#### Given information
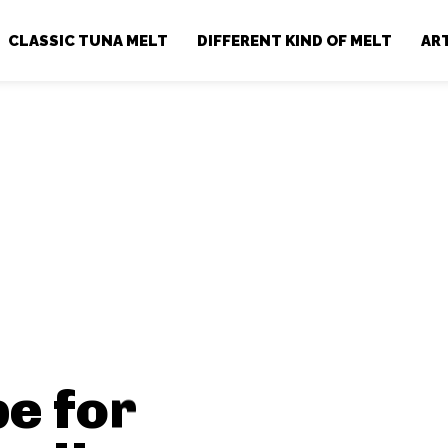
CLASSIC TUNA MELT
DIFFERENT KIND OF MELT
AR
e for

#### Work item
Copy out every line of the material above that mentions the word "MELT".

#### Result for this exercise
CLASSIC TUNA MELT
DIFFERENT KIND OF MELT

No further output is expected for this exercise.